Yuri Olefirenko U-401, a Polnocny-C class landing ship, 2016. This, the last remaining landing ship, was reportedly captured after the Battle of Berdiansk. Credit: Ministry of Defense of Ukraine, CC BY-SA 2.0 , via Wikimedia Commons

Consider for a moment the bizarre careers of several ships, including the Grisha class Vinnytsia U-206, the landing ship Yuri Olefirenko U-401, and the small minesweeper Henichesk. These vessels all started as units of the navy or border guard of the Soviet Union, before mid-1990s transfer to the Ukrainian Navy. They were then seized during February 2014 in Sevastopol or the Southern Naval Base, before being released to Ukraine, where they served a further 8 years before again being captured by Russian forces in the present War. We hope that Ukraine emerges from this terrible war intact, and that, on the naval side, it is able to ditch the Russian relics and finally receives the kind of agile, light, hard-hitting, missile-equipped forces it needs to protect its sovereignty from the Russian Black Sea Fleet. We also hope that the fleet is able to participate in multi-lateral exercises and operations outside of the Black Sea, bringing the Ukrainian navy in to close interoperability with international allies.
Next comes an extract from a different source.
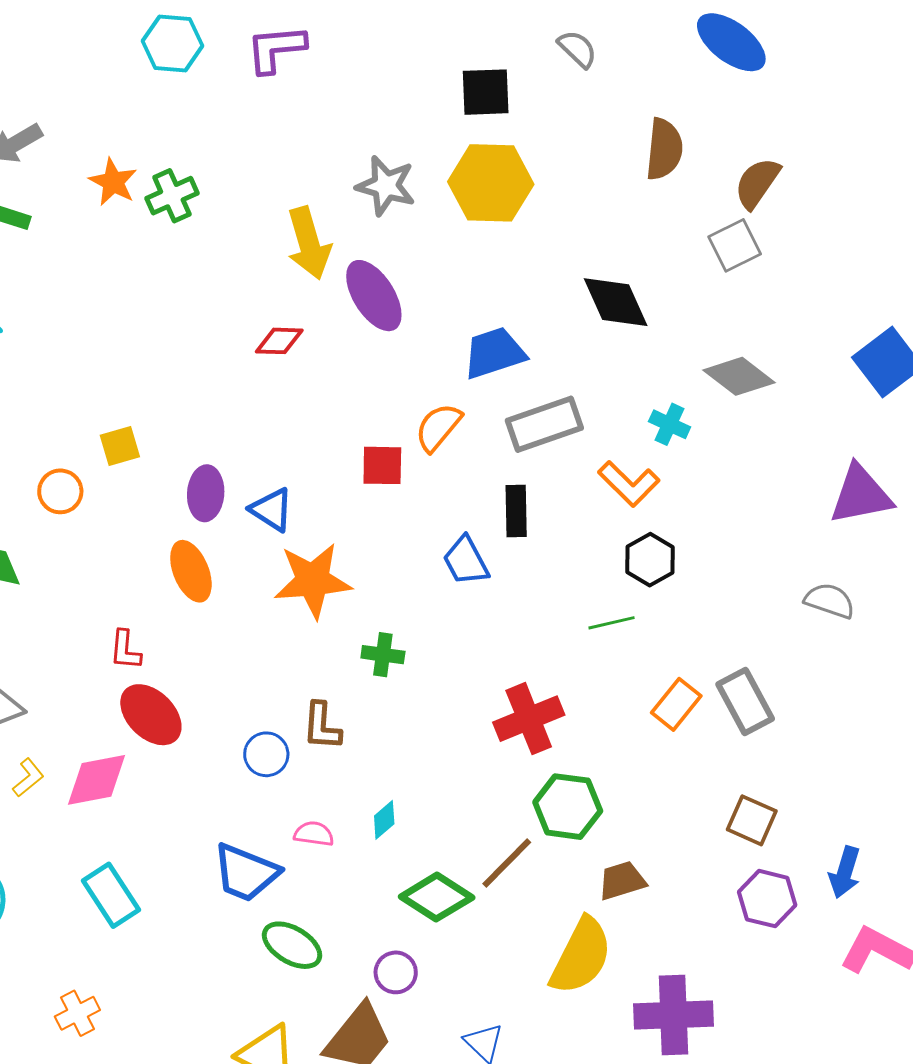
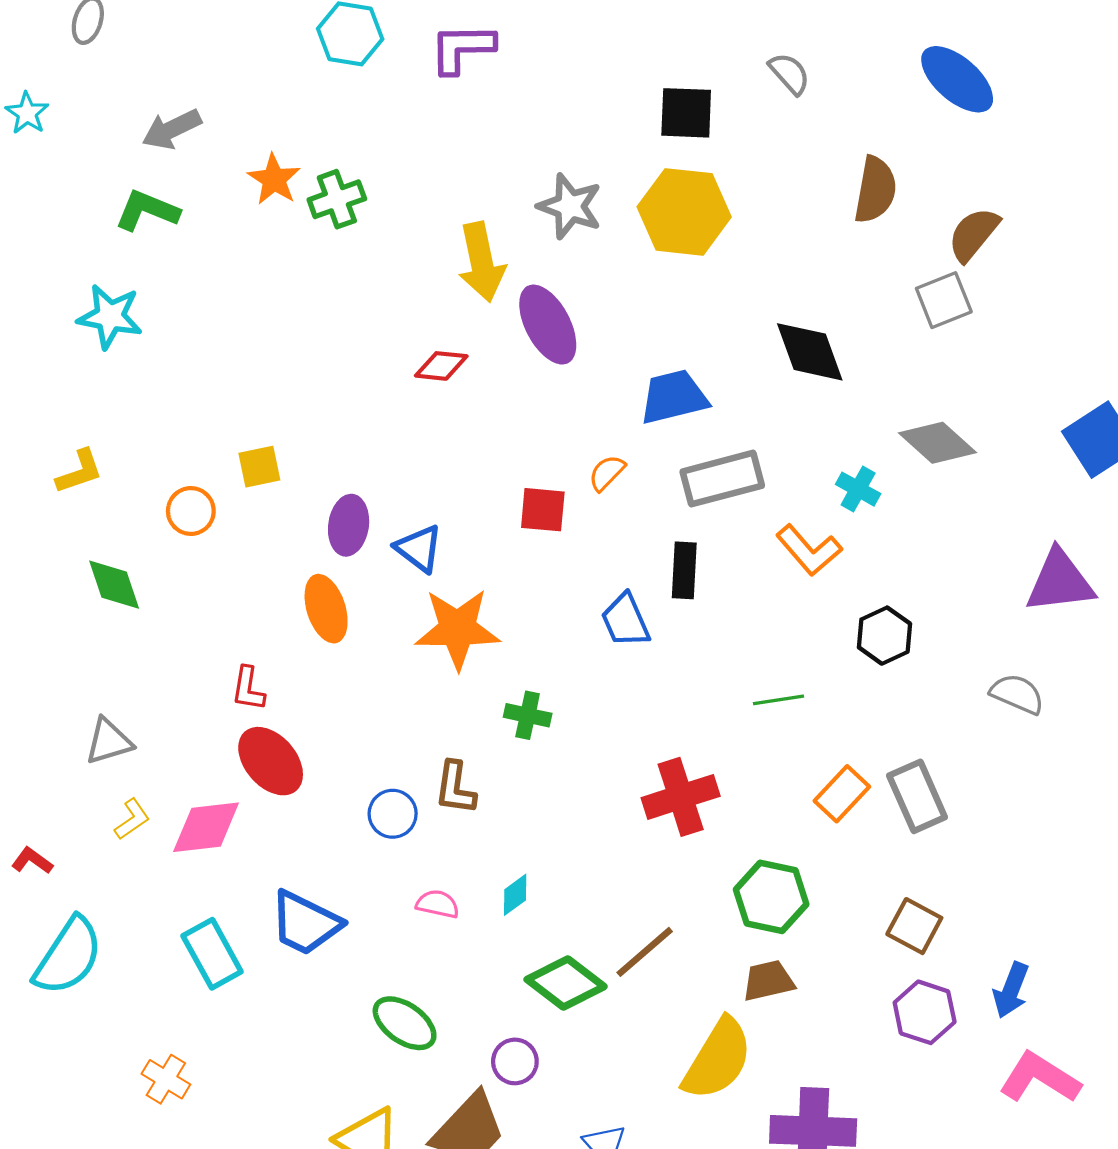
orange semicircle: (438, 427) -> (607, 473), size x0.7
black hexagon: (650, 560) -> (884, 636), moved
green hexagon: (568, 807) -> (771, 897), moved
blue trapezoid: (246, 873) -> (305, 923), moved
orange cross: (77, 1013) -> (166, 1079), turned -36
The next Ukrainian Navy? The Turkish Navy’s TCG Burgazada F-513, is an Ada Class Corvette. The Ukrainian Government signed a deal with Turkey to deliver two of these powerful, modern ships in 2023. Current experience indicates Ukraine needs corvettes and lighter ships that can carry a potent armament of anti-ship missiles. In a future conflict, these could help keep Ukraine’s territorial waters a contested space, against the powerful surface combatants and landing ships of the Russian Black Sea Fleet Credit: Mass Communication Specialist 3rd Class Louis Staats, Public domain, via Wikimedia Commons

*For navies that started out with similar fleets, see Poland, Romania, Vietnam. The most complete list of these types is found under Russia.
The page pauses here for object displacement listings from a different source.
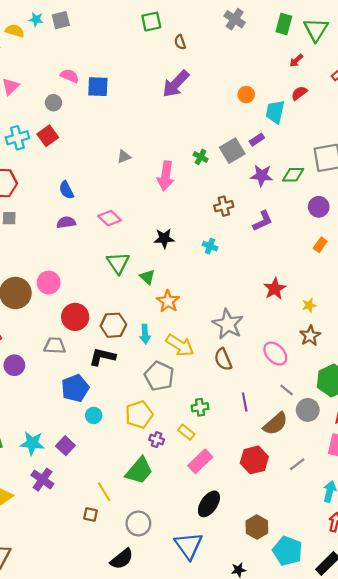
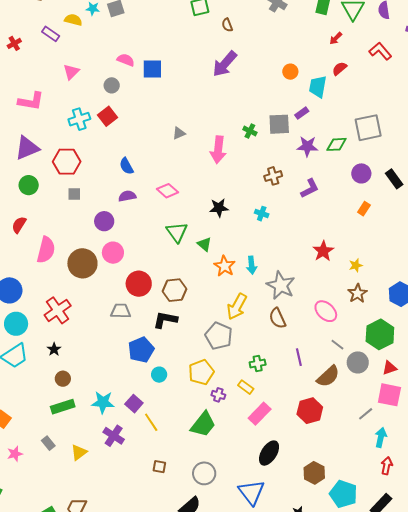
gray square: (232, 151) -> (279, 124), turned 30
cyan arrow: (145, 334) -> (252, 265), moved
yellow arrow: (180, 345) -> (237, 307), turned 88
purple circle: (14, 365) -> (104, 221), moved
gray line: (297, 464) -> (366, 414), moved
yellow line: (104, 492) -> (151, 422), moved

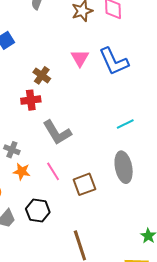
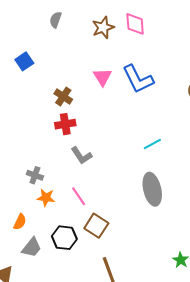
red cross: (31, 100) -> (65, 124), moved
gray L-shape: (57, 133) -> (81, 156), size x0.7
brown square: (84, 184) -> (96, 226), moved, turned -35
**The Kuznetsov Aircraft Carrier wound up serving in China, which we explored elsewhere. The other two ships remain uncompleted at Mykolaiv, with the Slava class cruiser having been intended to join the Ukrainian Navy until the idea was shelved in the late 1990s. Some of the later ideas were to complete it for the Russians, to join the other units of the class, or modify it to suit Brazilian needs.